Actually, I need help with this. I have tried the tricks that I know of, please let me know if you have better ideas. Especially related to improving parsing and generating the markdown content.

- **Parallel generation** - Multi-crate mode uses rayon for 2-4x speedup on multi-core systems
- **Zero-allocation lookups** - Registry queries use hashbrown's raw_entry API (~4x faster than standard HashMap)
- **ASCII fast path** - Anchor slugification skips unicode normalization for pure ASCII names (~18x faster)
- **Inline strings** - `CompactString` stores short identifiers without heap allocation

## Current Limitations

To be honest, it's currently good enough for my use cases. There are some
formatting issues here and there. I haven't tested it out on any EXTREMELY LARGE
repo yet - should probably be fine though.
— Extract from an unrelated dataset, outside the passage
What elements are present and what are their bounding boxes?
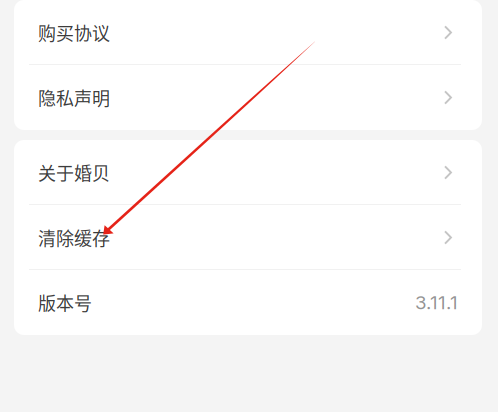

- **External re-exports** - Re-exported items now link to their original definitions when all relevant crates are included. If a dependency's JSON isn't available, the re-export will link to the re-exporting module instead. Workaround: include all dependency JSON files in `--dir`.
- **Duplicate headings** - Some crates start their docs with `# Crate Name`, which duplicates our generated heading. Basic mitigation exists for exact matches, but edge cases remain.
- **No incremental builds** - Regenerates everything every time. Fine for most crates, slow for huge workspaces. Use `just quick` to skip cargo clean.
- **Reference link conversion** - Markdown reference links like `[text][ref]` may get incorrectly processed in rare cases.
- **Cross-crate impl lookup** - When rendering re-exported types, impl blocks from the source crate might not be found in edge cases.

## What's In Development

- **Crate graph visualization** - Show dependency relationships between crates
- Incremental generation

## Dependencies

The heavy lifting is done by:

- `rustdoc-types` - The official rustdoc JSON schema
- `clap` - CLI argument parsing
- `serde` / `serde_json` - JSON handling
- `regex` - Processing doc links
- `miette` - Nice error messages
- `indicatif` - Progress bars
- `rayon` - Parallel multi-crate generation
- `hashbrown` - High-performance hash maps with raw_entry API for zero-allocation lookups
- `unicode-normalization` - NFC normalization for anchor slugification
- `compact_str` - Inline strings (≤24 bytes without heap allocation)
- `tracing` - Structured logging (compiled out in release builds via `release_max_level_info`)

## Contributing

Issues and PRs welcome. The codebase should be FULLY DOCUMENTED (should not build if not, due to the `#![deny(missing_docs)]` lint in root lib.rs). Each module has a `//!` header explaining what it does, and public functions have doc comments.

## License

MIT

This was mostly developed for personal use. If it's useful to you too, that's great. If you find bugs or have ideas, let me know.